Why another API for file
handling?
The current java.io.File
API is a child left behind, while other
parts of the Java
API have grown robust. It provides minimal file management
capabilities. Some of the areas where the current file API
falls short are:
- Lack of information: The
current API is terse
when passing the information back to the application. For example,
operations like
rename()
and delete()
return a true
or a false
to indicate success or failure.
There is no information on what does a false
mean, why a
file could not
be deleted, etc. The application is not effectively told what
went wrong.
- Performance: The current
file API uses
fine-grained method calls for seeking information about a file. Calls
for file metadata such as "are you a file?", or "are you a directory,
are you
hidden, what was your last modified time?" are all made against the
file system in a granular way. There is no way to go and get all the
attributes in a single shot. This is inefficient. When asked for the entries under a directory, the
current API returns a list or an array (the
file.list()
operation). This doesn't scale when accessing large
directories, specifically when accessing a remote file system.
- Limited capability: The
current file API has no support in multiple areas that are so
frequently needed in applications.
- There is no way to
perform
rename(),
move(),
and other file operations atomically. These could fail with source and
target files co-existing. There is no way to create a file along with
initial file permissions set up in an atomic operation. This
allows
for an attack
window,
between the period when a
file is being created in one operation and the file permissions are
modified in a
subsequent operation.
- When copying a file, the
best option available until JDK 6 is
fileChannel.transferFrom(srcChannel,
0, srcChannel.size()). This
uses a byte channel as an intermediate for copying data. This copies
the file data, but does not copy the attributes. Currently,
there
is no
simple option for copying a file, along with its set of file
attributes.
- There is no support for
fetching the metadata of a file or a file
system, other than the basic attributes. For example, there is no
direct way to know the file owner, and the group or user permissions.
- There is no API level
support for
handling symbolic links, without
writing the native code. If the application demands resolving and
traversing through symbolic links, you have to write the
algorithms that handle the copy, move, delete and rename operations
involving
symbolic links. The complexity of handling circular
references with symbolic links is another task to deal with. There is a
good
chance that the application that needs to handle symbolic links will
resort
to native code that is not portable.
- There is
no support to probe the type of file
content. If you want to guess the type of file content, you have to write your own algorithm to read the bytes and make a good
guess on the content type.
- There is no way to
extend the file API to support other
custom file systems like memory files, encrypted file-system files, and
so on. In
essence, if you want to write an application like TrueCrypt,
you have no good support
from existing file API.
- There is no support for
file notifications. The only way to
know about
a change in the file system is to poll it, or
write a native call based on your operating system.
The NIO-2 Prodigy
The NIO-2 API includes features to correct the shortcomings of the
current file-system API. There are certain elements of
design used in the NIO-2 APIs that are worth mentioning.
- Informative exceptions:
The methods that access the file system
throw checked
IOExceptions.
There are specific
subclasses of IOException
that encapsulate detailed
information about the files in context, the reason for failure, and the
detailed message. This can assist the application to recover from
specific errors.
- Method
Chaining is used to simplify
repeated object interactions on
the same object. This produces compact code and alleviates the need for
declaring unnecessary variables.
DirectoryStream<Path> dirStream = Paths.getPath("conf_link").createSymbolicLink(..., ...).resolve() .newDirectoryStream();
- Varargs
are used in operations that accept options or flags as
parameters.
This allows passing the options as arrays, or as comma-separated values.

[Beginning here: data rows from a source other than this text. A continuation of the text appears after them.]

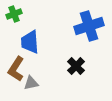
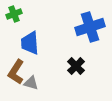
blue cross: moved 1 px right, 1 px down
blue trapezoid: moved 1 px down
brown L-shape: moved 3 px down
gray triangle: rotated 28 degrees clockwise
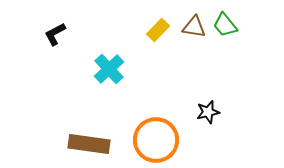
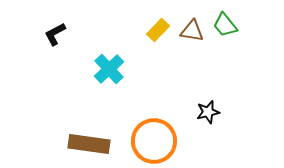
brown triangle: moved 2 px left, 4 px down
orange circle: moved 2 px left, 1 px down
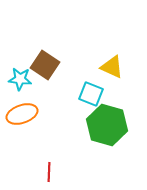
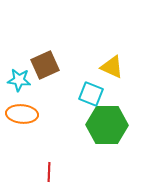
brown square: rotated 32 degrees clockwise
cyan star: moved 1 px left, 1 px down
orange ellipse: rotated 24 degrees clockwise
green hexagon: rotated 15 degrees counterclockwise
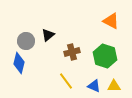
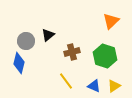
orange triangle: rotated 48 degrees clockwise
yellow triangle: rotated 32 degrees counterclockwise
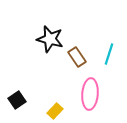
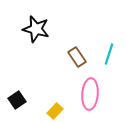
black star: moved 14 px left, 10 px up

Path path = Paths.getPath("/app/config"); SeekableByteChannel channel = path.newByteChannel(StandardOpenOption.CREATE, StandardOpenOption.WRITE, StandardOpenOption.APPEND, StandardOpenOption.SYNC); channel.write(...);
Class orchestration
Packages: The NIO-2
APIs for
file management reside under a new package
java.nio.file, with two
sub-packages:
java.nio.file.attribute:
This is the container for classes that supports bulk access to file and
file store attributes.
java.nio.file.spi:
This is
the service provider interface subpackage. It provides a contract for
pluggable file system implementations and is a facility for creating
your own file system provider implementations.
The key players of NIO-2 file management API are exibited in the class
diagram of Figure
1.

Figure 1. Class diagram for NIO-2 file management API
The primary classes from java.nio.file
package:
FileStore:
A file store is the underlying storage for files in a particular file
system. It could be a storage pool, device, partition, volume, concrete
file system, etc. The FileStore
class represents the
physical
characteristics of the device, and lets you know about the type of
volume, how much disk space is left, etc. It allows access to the
metadata of
file store.
Path path = Paths.get("/app");
FileStore store = path.getFileStore(); FileStoreSpaceAttributeView fileStoreAttribute = store.getFileStoreAttributeView(attributeName); long unallocated = fileStoreAttribute.readAttributes().unallocatedSpace();
FileSystems:
This is a factory for
file systems. It has operations to get a file system, given a URI.
There are operations to construct new file systems.
FileSystem:
A file system is usually a single
hierarchy of files with one top-level root directory. In some cases it
may have several different file hierarchies, each with its own
top-level
root directory. Further, a file system can span over multiple file
stores that vary in features. Each file system is identified by a URI
in the new API. The default file system is identified by URI file:///.
The default file system creates objects that provide access to the file
systems accessible to the JVM. The FileSystem
class
provides access to
the associated FileStorePath
instance, given a path string on the file system.
FileSystem fileSystem = FileSystems.getDefault(); Path path = fileSystem.getPath("/Users/Guest/Public"); for (Path rootDirs : fileSystem.getRootDirectories()) { ... } for (FileStore fileStore : fileSystem.getFileStores()) { ... }
FileRef:
A FileRef
is the basic
notation of reference to a file. A file is mostly located using the Path,
but could be widely implemented using other
means like the
file identifier to locate a file. It has operations to open a file for
reading or writing. These operations are symbolic
link aware. The symbolic link
related
methods are constructed in a manner that allows you to specify the
behavior when a symbolic link is encountered. A FileRef acts
as a gateway to the associated metadata or file attributes,
allowing bulk
access to the file attributes. For example, you can access the
traditional unix style file permission attributes.
FileRef fileRef = Paths.get("/Users/Guest/run.sh"); try { OutputStream os = fileRef.newOutputStream(OpenOption.WRITE, OpenOption.APPEND, OpenOption.DELETE_ON_CLOSE);
... } catch (IOException e) { ... }
PosixFileAttributeView attributeView = fileRef.getFileAttributeView( PosixFileAttributeView.class, LinkOption.NOFOLLOW_LINKS); PosixFileAttributes attributes = attributeView.readAttributes(); GroupPrincipal groupName = attributes.group(); Set<PosixFilePermission> permissionSet = attributes.permissions();
Path:
This is the central class that an application developer will encounter
most. Path
is the implementation of FileRef
that uses system path to
locate and access a file. Its the NIO equivalent of java.io.File.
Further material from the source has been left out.